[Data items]
-=-=-
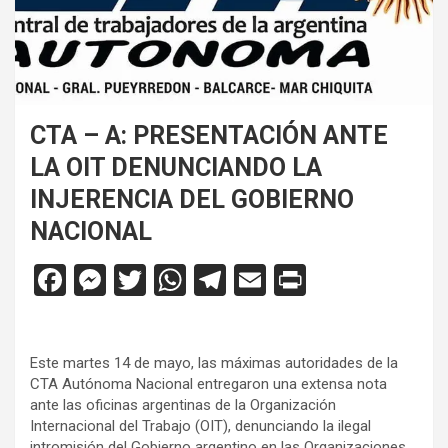
CTA – A: PRESENTACIÓN ANTE
LA OIT DENUNCIANDO LA
INJERENCIA DEL GOBIERNO
NACIONAL
F
M
T
W
T
E
Pr
a
es
wi
h
el
m
in
ce
se
tt
at
e
ail
tF
Este martes 14 de mayo, las máximas autoridades de la
b
n
er
s
gr
ri
CTA Autónoma Nacional entregaron una extensa nota
o
g
A
a
e
ante las oficinas argentinas de la Organización
Internacional del Trabajo (OIT), denunciando la ilegal
o
er
p
m
n
intromisión del Gobierno argentino en las Organizaciones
-=-=-
WHAT YOU HAVE TO DO.
All the records need to be repeated exactly, with the images dropped.

TASK ANSWER.
CTA – A: PRESENTACIÓN ANTE
LA OIT DENUNCIANDO LA
INJERENCIA DEL GOBIERNO
NACIONAL
F
M
T
W
T
E
Pr
a
es
wi
h
el
m
in
ce
se
tt
at
e
ail
tF
Este martes 14 de mayo, las máximas autoridades de la
b
n
er
s
gr
ri
CTA Autónoma Nacional entregaron una extensa nota
o
g
A
a
e
ante las oficinas argentinas de la Organización
Internacional del Trabajo (OIT), denunciando la ilegal
o
er
p
m
n
intromisión del Gobierno argentino en las Organizaciones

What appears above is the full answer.